(Extracted data)
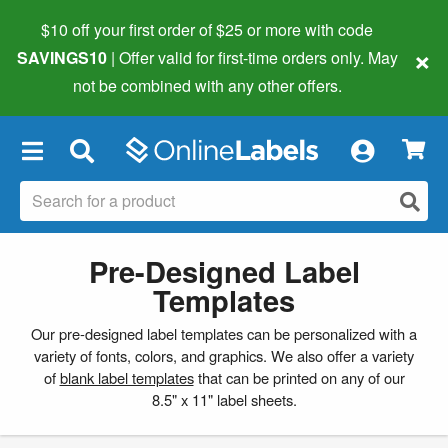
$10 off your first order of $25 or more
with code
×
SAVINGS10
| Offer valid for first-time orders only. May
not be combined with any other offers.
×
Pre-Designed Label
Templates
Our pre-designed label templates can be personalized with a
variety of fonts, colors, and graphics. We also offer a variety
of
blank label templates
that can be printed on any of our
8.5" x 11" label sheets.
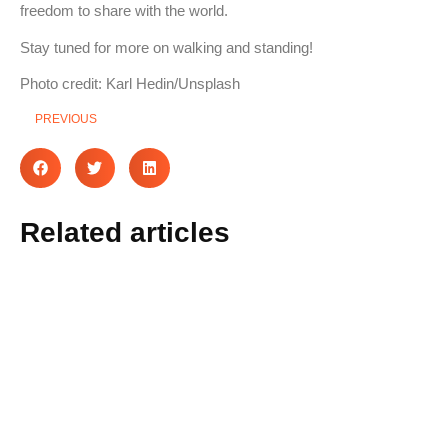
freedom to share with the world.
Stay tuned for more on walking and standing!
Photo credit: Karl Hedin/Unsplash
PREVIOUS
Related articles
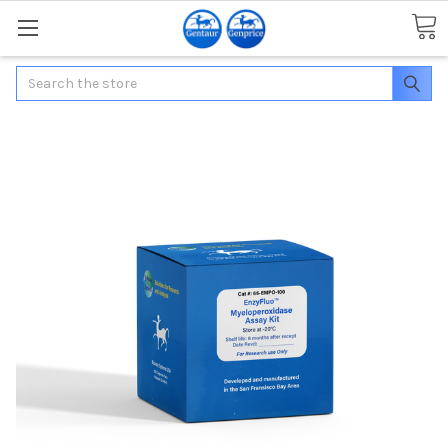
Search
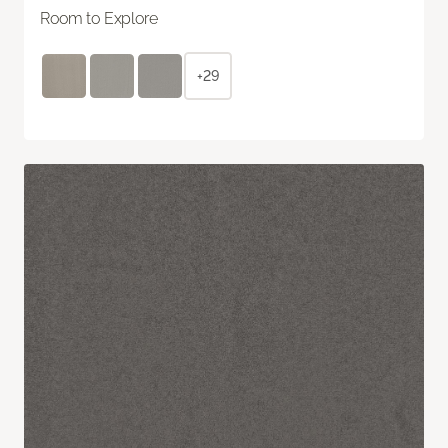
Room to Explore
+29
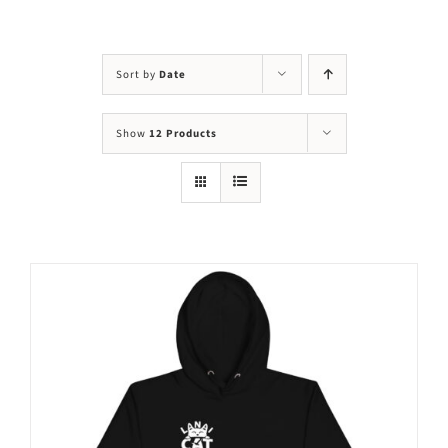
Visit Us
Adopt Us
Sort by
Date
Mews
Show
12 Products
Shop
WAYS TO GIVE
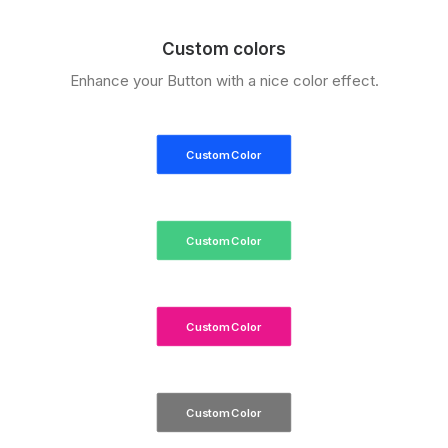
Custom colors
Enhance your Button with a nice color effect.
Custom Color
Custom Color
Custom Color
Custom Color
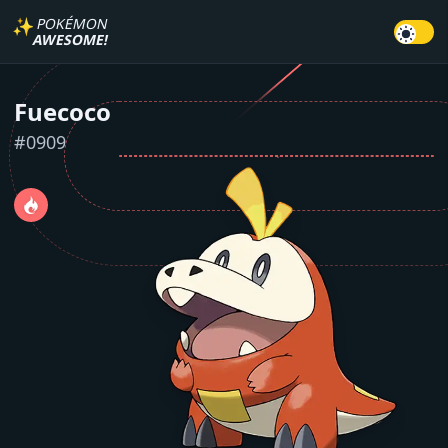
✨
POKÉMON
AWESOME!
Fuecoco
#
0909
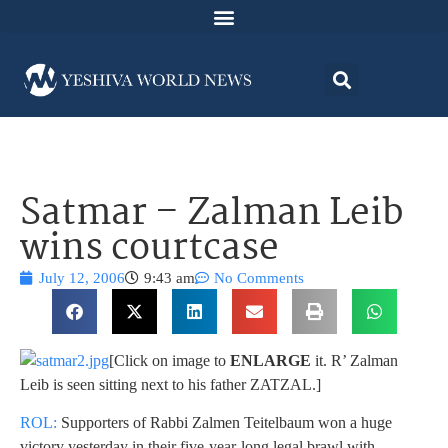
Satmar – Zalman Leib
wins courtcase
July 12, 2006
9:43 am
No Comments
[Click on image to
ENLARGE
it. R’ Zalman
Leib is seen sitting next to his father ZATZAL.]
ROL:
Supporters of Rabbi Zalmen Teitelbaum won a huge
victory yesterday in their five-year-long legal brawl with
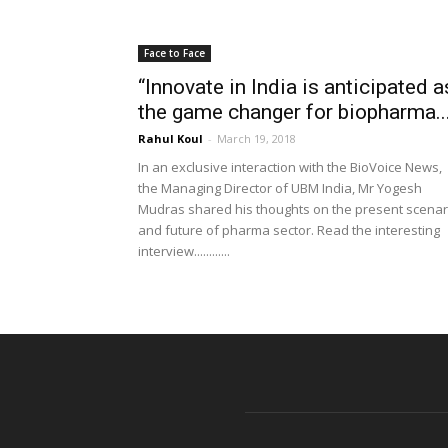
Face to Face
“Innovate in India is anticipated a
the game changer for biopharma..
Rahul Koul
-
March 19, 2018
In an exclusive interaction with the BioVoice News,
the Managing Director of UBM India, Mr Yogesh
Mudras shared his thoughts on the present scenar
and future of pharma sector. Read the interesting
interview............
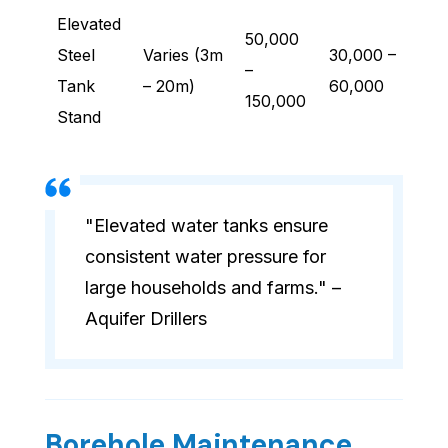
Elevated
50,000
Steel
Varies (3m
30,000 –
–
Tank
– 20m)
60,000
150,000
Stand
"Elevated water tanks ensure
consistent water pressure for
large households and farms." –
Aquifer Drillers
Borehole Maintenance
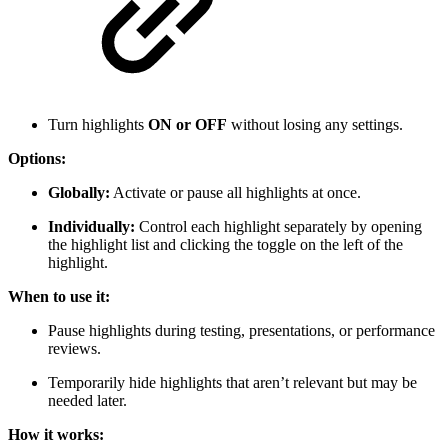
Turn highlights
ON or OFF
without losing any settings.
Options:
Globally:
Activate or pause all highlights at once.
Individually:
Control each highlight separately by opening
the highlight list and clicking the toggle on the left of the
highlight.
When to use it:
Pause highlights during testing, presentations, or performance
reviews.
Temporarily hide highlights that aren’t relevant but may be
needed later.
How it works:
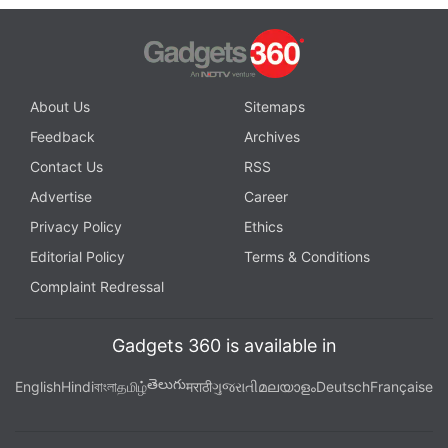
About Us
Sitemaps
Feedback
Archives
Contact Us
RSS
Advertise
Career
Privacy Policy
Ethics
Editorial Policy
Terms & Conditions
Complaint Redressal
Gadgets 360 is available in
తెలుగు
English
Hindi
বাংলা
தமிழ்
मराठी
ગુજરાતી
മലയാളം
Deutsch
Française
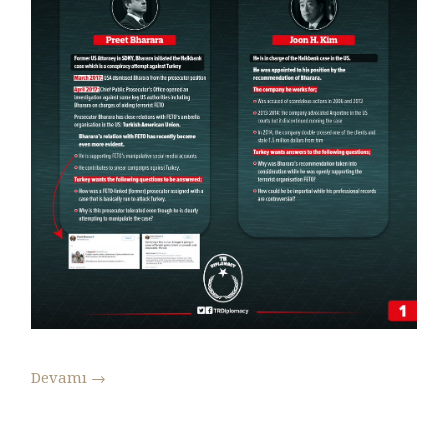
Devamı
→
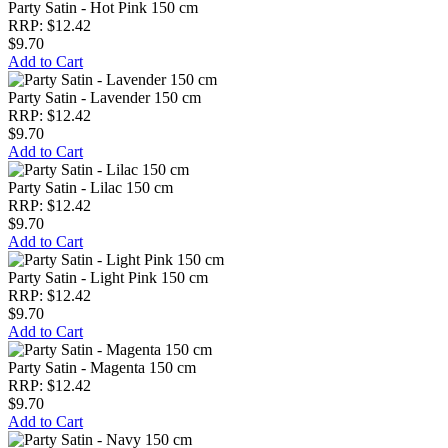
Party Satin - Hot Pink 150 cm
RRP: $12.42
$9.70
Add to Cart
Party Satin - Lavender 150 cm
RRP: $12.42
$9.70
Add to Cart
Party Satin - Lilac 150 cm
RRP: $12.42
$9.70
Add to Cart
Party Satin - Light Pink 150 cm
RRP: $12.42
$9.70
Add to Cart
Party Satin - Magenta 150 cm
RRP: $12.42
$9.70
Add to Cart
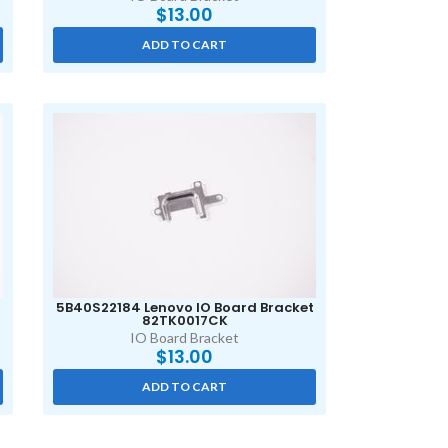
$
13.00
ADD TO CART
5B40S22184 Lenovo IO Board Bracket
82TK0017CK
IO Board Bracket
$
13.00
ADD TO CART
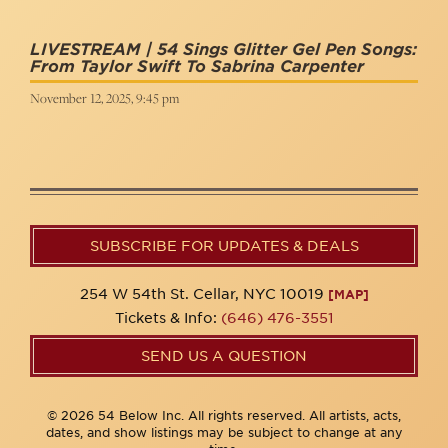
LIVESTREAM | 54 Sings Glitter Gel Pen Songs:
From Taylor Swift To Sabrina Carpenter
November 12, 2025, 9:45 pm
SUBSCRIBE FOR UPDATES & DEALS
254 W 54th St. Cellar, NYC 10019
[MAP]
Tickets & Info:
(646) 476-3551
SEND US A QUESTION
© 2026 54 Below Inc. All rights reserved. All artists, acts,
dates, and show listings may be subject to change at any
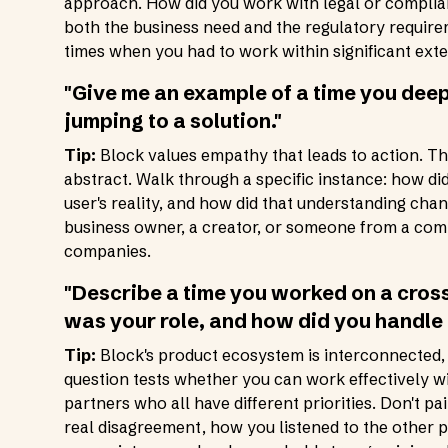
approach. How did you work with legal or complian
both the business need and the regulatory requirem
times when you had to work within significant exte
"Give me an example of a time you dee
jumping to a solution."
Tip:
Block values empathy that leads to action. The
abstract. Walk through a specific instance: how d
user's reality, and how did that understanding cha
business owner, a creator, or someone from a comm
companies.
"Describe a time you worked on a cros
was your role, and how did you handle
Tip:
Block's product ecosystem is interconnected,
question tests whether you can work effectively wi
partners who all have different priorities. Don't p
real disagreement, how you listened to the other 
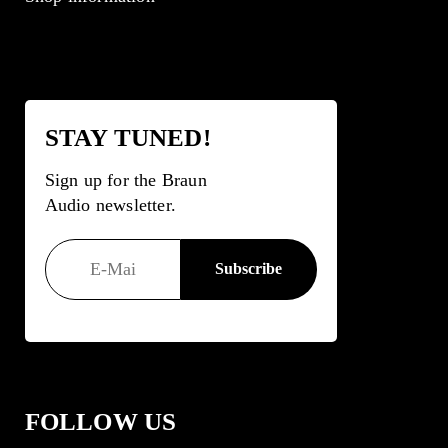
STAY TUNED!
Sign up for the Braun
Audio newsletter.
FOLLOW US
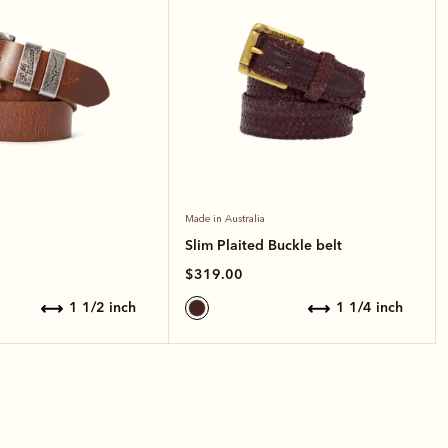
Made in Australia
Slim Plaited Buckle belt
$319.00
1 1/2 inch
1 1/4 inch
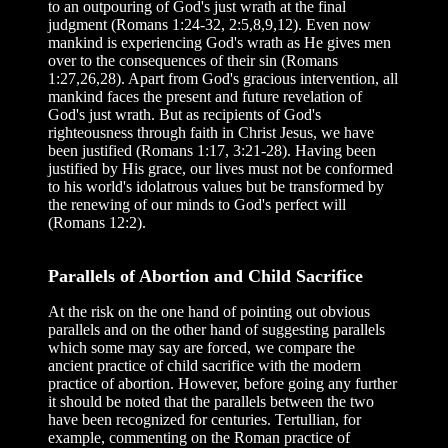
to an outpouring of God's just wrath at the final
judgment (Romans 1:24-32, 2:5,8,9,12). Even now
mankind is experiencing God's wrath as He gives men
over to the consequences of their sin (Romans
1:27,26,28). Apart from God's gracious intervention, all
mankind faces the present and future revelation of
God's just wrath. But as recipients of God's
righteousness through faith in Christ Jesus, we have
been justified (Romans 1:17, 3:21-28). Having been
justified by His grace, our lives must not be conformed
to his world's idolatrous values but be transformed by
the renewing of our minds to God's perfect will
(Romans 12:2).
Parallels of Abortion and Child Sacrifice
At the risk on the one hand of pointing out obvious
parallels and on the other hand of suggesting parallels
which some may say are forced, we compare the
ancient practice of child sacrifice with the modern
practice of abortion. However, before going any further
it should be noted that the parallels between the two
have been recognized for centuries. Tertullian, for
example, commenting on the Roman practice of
(End Extracted data)
__Work item__
Write out each line of the data above exactly, starting at the top and finishing with the line containing "wins courtcase"; omit the pictures.

__Answer area__
$10 off your first order of $25 or more
with code
×
SAVINGS10
| Offer valid for first-time orders only. May
not be combined with any other offers.
×
Pre-Designed Label
Templates
Our pre-designed label templates can be personalized with a
variety of fonts, colors, and graphics. We also offer a variety
of
blank label templates
that can be printed on any of our
8.5" x 11" label sheets.
freedom to share with the world.
Stay tuned for more on walking and standing!
Photo credit: Karl Hedin/Unsplash
PREVIOUS
Related articles
Search
Room to Explore
+29
Visit Us
Adopt Us
Sort by
Date
Mews
Show
12 Products
Shop
WAYS TO GIVE
Custom colors
Enhance your Button with a nice color effect.
Custom Color
Custom Color
Custom Color
Custom Color
✨
POKÉMON
AWESOME!
Fuecoco
#
0909
Satmar – Zalman Leib
wins courtcase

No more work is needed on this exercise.